PROGENIE
REZENSION - IMPLANTOLOGIE

 

 

 

 

Sinusbodenaugmentation
Schwierigkeitsgrade, chirurgisches Vorgehen, Komplikationsmanagement

 

Yamamichi N, Itose M, Wang HL, Falk S (Übersetzer)
128 Seiten, broschiert
Quintessenz Verlag, Berlin;
1. Auflage, 2010

EUR 98,--
ISBN-13: 978-3868670127

 

 

Die renomierten japanischen Autoren haben ein kompaktes und preisgünstiges Buch zum Einstieg in die Operationstechnik bei Kieferholenaugmentation im Rahmen implantologischer Maßnahmen verfasst. Dabei führt ein einfaches Konzept durch die Kapitel "anatomische Grundlagen" - Einordnung in den Schwierigkeitsgrad - erforderliches chirurgischen Vorgehen - und was tun wenns brennt - Der Umgang mit Komplikationen - intra- sowie postoperationem.


Das "einfache Konzept" ist eine Übersicht zur Einschätzung des "Gesamtbildes" anhand von Teilbefunden. Dafür ist allerdings die Auswertung eines DVTs resp. CTs notwendig.

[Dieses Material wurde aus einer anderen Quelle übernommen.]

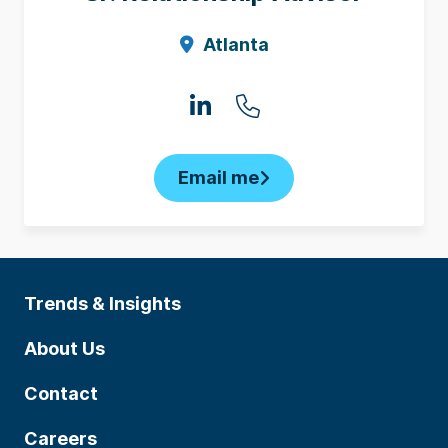
Atlanta
Email me
Trends & Insights
About Us
Contact
Careers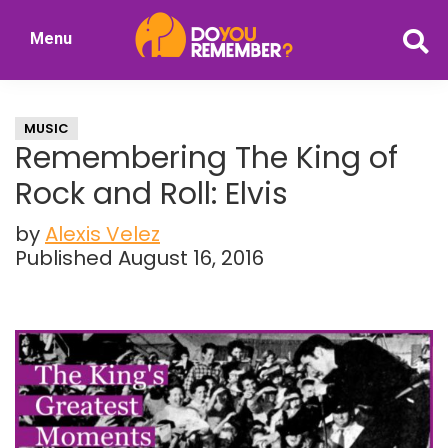
Skip
Skip
Menu
to
to
DoYouRemember?
main
primary
The
content
sidebar
Home
MUSIC
of
Remembering The King of
Nostalgia
Rock and Roll: Elvis
by
Alexis Velez
Published August 16, 2016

Ausbreitung des Sinus, Gestalt der Schleimhaut und Septen bishin zur Knochendichte
lassen ein "Risikodiagramm" entstehen. Dieses ist nicht nur für den Anfänger sinnvoll, sondern eignet sich auch hervorragend als Aufklärungs-hilfe im Patientengespräch. Gleichzeitig trägt es zur Qualitätssicherung bei.
Ganz hervorragend sind insbesondere die klinischen Aufnahmen, welche bishin zu Röntgenbildern mit Instrumenten in situ gehen, um didaktisch die Lage von Instrument in der Tiefe des Sinus darzustellen. Durch diese filigrane Arbeit kann auf Virtual-reality-3D-Bilder verzichtet werden. Nur einige schematische Zeichnungen verdeutlichen anatomische Zusammenhänge. Zur Komplikationsvermeidung sind auch Situationen dargestellt, die einen bei der Operation entgegentreten. So z.B. die Variationen der Schneiderschen Membran mit den lauernden Gefahren. Klar und pragmatisch schließt sich an, was in welchem Fall zu tun ist.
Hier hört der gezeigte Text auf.